• _EXERCISE BRIEF_:
Exactly as written, give back every record below.

• _Saved entries_:
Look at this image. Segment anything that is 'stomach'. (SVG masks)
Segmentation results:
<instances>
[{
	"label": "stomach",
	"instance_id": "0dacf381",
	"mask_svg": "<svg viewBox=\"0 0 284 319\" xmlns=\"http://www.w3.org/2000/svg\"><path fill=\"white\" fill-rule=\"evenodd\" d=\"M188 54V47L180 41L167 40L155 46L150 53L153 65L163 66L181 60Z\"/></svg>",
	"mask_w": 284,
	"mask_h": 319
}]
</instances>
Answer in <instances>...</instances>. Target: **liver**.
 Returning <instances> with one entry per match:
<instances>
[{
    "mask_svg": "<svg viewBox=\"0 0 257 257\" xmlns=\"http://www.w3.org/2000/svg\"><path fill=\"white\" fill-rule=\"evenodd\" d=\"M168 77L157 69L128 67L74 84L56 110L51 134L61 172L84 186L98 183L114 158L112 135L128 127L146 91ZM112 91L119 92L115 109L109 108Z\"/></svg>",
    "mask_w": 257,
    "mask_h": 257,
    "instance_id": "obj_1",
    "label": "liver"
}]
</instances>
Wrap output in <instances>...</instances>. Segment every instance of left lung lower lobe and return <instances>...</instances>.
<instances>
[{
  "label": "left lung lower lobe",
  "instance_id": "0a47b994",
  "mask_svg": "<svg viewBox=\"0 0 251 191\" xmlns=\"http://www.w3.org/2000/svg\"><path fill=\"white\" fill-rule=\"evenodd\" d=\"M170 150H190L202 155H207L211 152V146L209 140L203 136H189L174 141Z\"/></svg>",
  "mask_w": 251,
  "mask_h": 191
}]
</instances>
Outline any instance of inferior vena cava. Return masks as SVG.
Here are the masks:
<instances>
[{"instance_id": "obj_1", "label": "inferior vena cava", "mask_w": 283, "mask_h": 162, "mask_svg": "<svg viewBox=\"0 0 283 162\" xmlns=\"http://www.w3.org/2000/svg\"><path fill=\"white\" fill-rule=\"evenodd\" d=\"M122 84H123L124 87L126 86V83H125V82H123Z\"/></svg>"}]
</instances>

• _REPLY TO THE TASK_:
Look at this image. Segment anything that is 'stomach'. (SVG masks)
Segmentation results:
<instances>
[{
	"label": "stomach",
	"instance_id": "0dacf381",
	"mask_svg": "<svg viewBox=\"0 0 284 319\" xmlns=\"http://www.w3.org/2000/svg\"><path fill=\"white\" fill-rule=\"evenodd\" d=\"M188 54V47L180 41L167 40L155 46L150 53L153 65L163 66L181 60Z\"/></svg>",
	"mask_w": 284,
	"mask_h": 319
}]
</instances>
Answer in <instances>...</instances>. Target: **liver**.
 Returning <instances> with one entry per match:
<instances>
[{
    "mask_svg": "<svg viewBox=\"0 0 257 257\" xmlns=\"http://www.w3.org/2000/svg\"><path fill=\"white\" fill-rule=\"evenodd\" d=\"M168 77L157 69L128 67L74 84L56 110L51 134L61 172L84 186L98 183L114 158L112 135L128 127L146 91ZM112 91L119 92L115 109L109 108Z\"/></svg>",
    "mask_w": 257,
    "mask_h": 257,
    "instance_id": "obj_1",
    "label": "liver"
}]
</instances>
Wrap output in <instances>...</instances>. Segment every instance of left lung lower lobe and return <instances>...</instances>.
<instances>
[{
  "label": "left lung lower lobe",
  "instance_id": "0a47b994",
  "mask_svg": "<svg viewBox=\"0 0 251 191\" xmlns=\"http://www.w3.org/2000/svg\"><path fill=\"white\" fill-rule=\"evenodd\" d=\"M170 150H190L202 155H207L211 152V146L209 140L203 136H189L174 141Z\"/></svg>",
  "mask_w": 251,
  "mask_h": 191
}]
</instances>
Outline any instance of inferior vena cava. Return masks as SVG.
Here are the masks:
<instances>
[{"instance_id": "obj_1", "label": "inferior vena cava", "mask_w": 283, "mask_h": 162, "mask_svg": "<svg viewBox=\"0 0 283 162\" xmlns=\"http://www.w3.org/2000/svg\"><path fill=\"white\" fill-rule=\"evenodd\" d=\"M122 84H123L124 87L126 86V83H125V82H123Z\"/></svg>"}]
</instances>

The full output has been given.